DR Congo: Greedy Firms Fuel War Chasing Profits
LONDON, July 21, 2009 ( CISA) -The campaign group Global Witness released a report today detailing how European and Asian companies have been buying minerals from DR Congo that are funding armed groups and fuelling the deadly conflict.
The companies include Bangkok-based THAISARCO (a subsidiary of British metals group AMC), UK-based Afrimex, and Belgium-based Trademet.
The 110-page report, entitled ‘Faced with a gun, what can you do?’, details how companies are buying from suppliers who trade in minerals from the warring parties.
Many mining areas in eastern DRC are controlled by rebels and the national army, who violently exploit civilians to retain access to valuable minerals, including cassiterite (tin ore), coltan and gold. Cassiterite and coltan are used to make mobile phones, computers and other electronics, among other things.
Global Witness wrote to 200 companies and found that most had no controls in place to stop ‘conflict minerals’ entering their supply chain. It says governments, including the UK and Belgium, are undermining their own development assistance and diplomatic efforts to end the 12-year conflict by failing to crack down on companies based within their borders.
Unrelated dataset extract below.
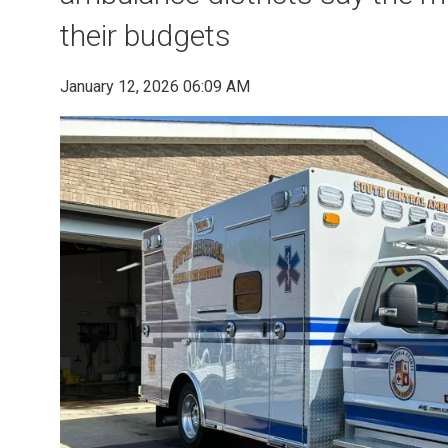
their budgets
January 12, 2026 06:09 AM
Informed by on-the-ground investigations and interviews in North and South Kivu, the report reveals that the national Congolese army and rebel groups regularly cooperate, carving up territory and occasionally sharing the spoils of illegal mining.
“All the warring parties in the DRC are systematically using forced labour and violent extortion in mining areas,” said Patrick Alley, Director of Global Witness.
“It is not good enough for companies to say they buy only from licensed exporters, when they know full well that their middlemen buy from armed groups. The failure of governments to hold companies to account, of Burundi and Rwanda to restrict the trade across their borders, and of donors and diplomats to address explicitly the role of the mineral trade, have all contributed to the continuation of a conflict that has killed millions and displaced many more.”
One of the companies featured in the report is THAISARCO, the world’s fifth-largest tin-producing company, owned by British metals giant, AMC. THAISARCO’s main supplier, Congo-based Panju, sells cassiterite and coltan from mines controlled by the rebel FDLR.
Another company is the UK-based Afrimex, already found by the British government in 2008 to be in breach of the OECD Guidelines for Multinational Enterprises for buying from suppliers who made payments to a rebel group. The British government has yet to take any concrete action on this information.
Global Witness called on companies trading in minerals from the DRC to carry out thorough due diligence to ensure that they are not funding warring parties. The DRC and other governments should cut off warring parties’ access to the mines and to international trade routes. And home governments should hold to account their companies for involvement in the illicit mineral trade from DRC.